Oh yeah. My upper-class white cousin had some minor procedure as a teenager, and his mother rejected the amount of Percocet they tried to give him.
Non-painkiller link: Horses in the Morning interviewed a Mounted Archer today!
Having a small stash of heavy duty pain meds can be handy if you just need half a pill for bad cramps or vicious muscle strain that you know doesn't need the full doctor treatment.
Horses in the Morning interviewed a Mounted Archer today!
re: the picture on that link: Beware the old barbarians. Think of how they lived to become old.
> Tim often says there is no simple task that he can't make 100 times more complicated.
There is a clear split on packing at Stately Fogelson Mansion. My spouse believes that if you are going to pack a filing cabinet (or a bureau etc.), that you take all the papers out of it and carefully pack them in labeled boxes, then move the empty cabinet, then at the other end, you unpack all the boxes of papers and put them back in the drawers. TOO MANY STEPS DUDE.

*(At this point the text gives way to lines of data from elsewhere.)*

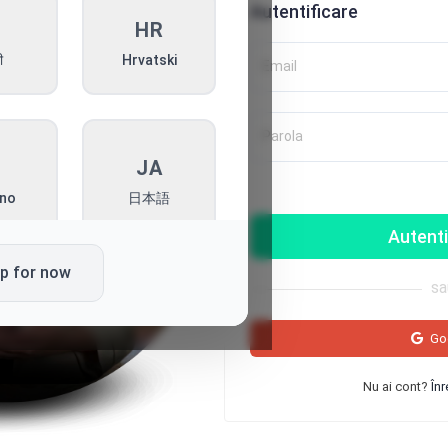
Autentificare
I
HR
ी
Hrvatski
Email
Parola
T
JA
ano
日本語
Autenti
ip for now
sa
L
PT
ki
Português
Go
Nu ai cont?
Înr
K
SQ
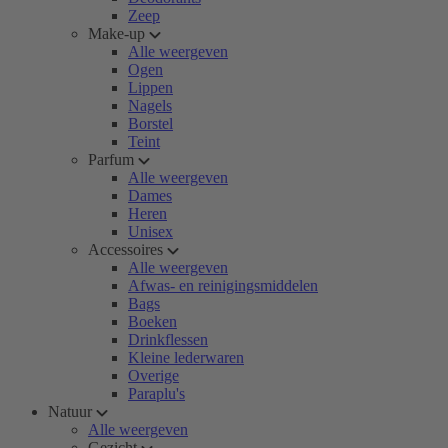
Zeep
Make-up
Alle weergeven
Ogen
Lippen
Nagels
Borstel
Teint
Parfum
Alle weergeven
Dames
Heren
Unisex
Accessoires
Alle weergeven
Afwas- en reinigingsmiddelen
Bags
Boeken
Drinkflessen
Kleine lederwaren
Overige
Paraplu's
Natuur
Alle weergeven
Gezicht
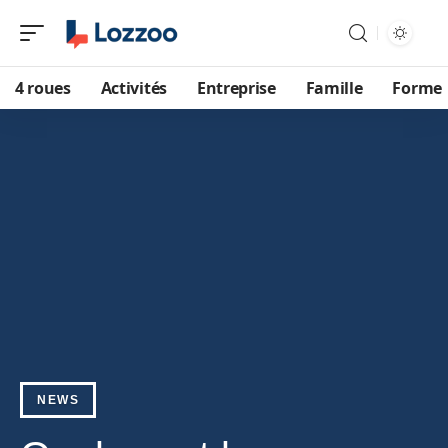
4 roues
Activités
Entreprise
Famille
Forme
NEWS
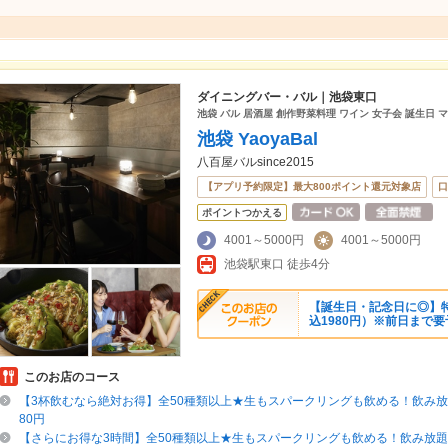
ダイニングバー・バル｜池袋東口
池袋 バル 居酒屋 創作野菜料理 ワイン 女子会 誕生日 
池袋 YaoyaBal
八百屋バルsince2015
【アプリ予約限定】最大800ポイント還元対象店
口
ポイントつかえる
4001～5000円
4001～5000円
池袋駅東口 徒歩4分
【誕生日・記念日に◎】特
込1980円）※前日まで要
このお店のコース
【3杯飲むなら絶対お得】全50種類以上★生もスパークリングも飲める！飲み放題
80円
【さらにお得な3時間】全50種類以上★生もスパークリングも飲める！飲み放題「単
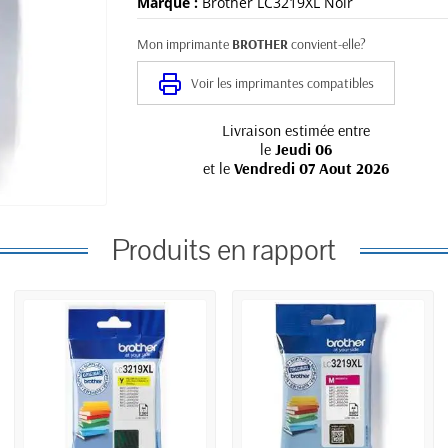
Marque :
Brother LC3219XL Noir
Mon imprimante
BROTHER
convient-elle?
Voir les imprimantes compatibles
Livraison estimée entre
le
Jeudi 06
et le
Vendredi 07 Aout 2026
Produits en rapport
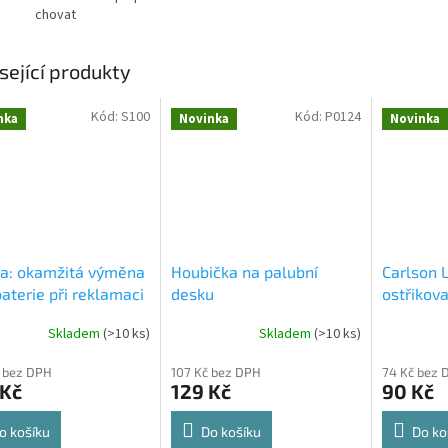
chovat
sející produkty
Kód:
S100
Kód:
P0124
nka
Novinka
Novinka
ba: okamžitá výměna
Houbička na palubní
Carlson 
aterie při reklamaci
desku
ostřikova
Skladem
(
>10 ks
)
Skladem
(
>10 ks
)
 bez DPH
107 Kč bez DPH
74 Kč bez 
 Kč
129 Kč
90 Kč
o košíku
Do košíku
Do ko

The clearly correct way is to take the drawers out and carry each of them and the cabinet to the moving truck, then put the full drawers back in and do the opposite at the other end. Easy peasy.
It's seems relevant to the conversation that this meditation extension I have installed just reminded me that "You shouldn't trust every thought that comes into your head." I kind of want Carol Kane from The Princess Bride to come running into my brain shouting "LIAR!" when my thoughts are crap.
And yeah, maybe Aunt Louise had access to laudanum, but that's how the killer manages to slip her the arsenic. I'm just saying.
Look, I am willing to take that risk right now if it would get me some laudanum.
Where did I read "Don't believe everything you think" recently? I think it's Pema Chodron, but I think I came across someone else quoting her.
Gentle hairpats, Jilli. Had I laudanum, I would give it to you.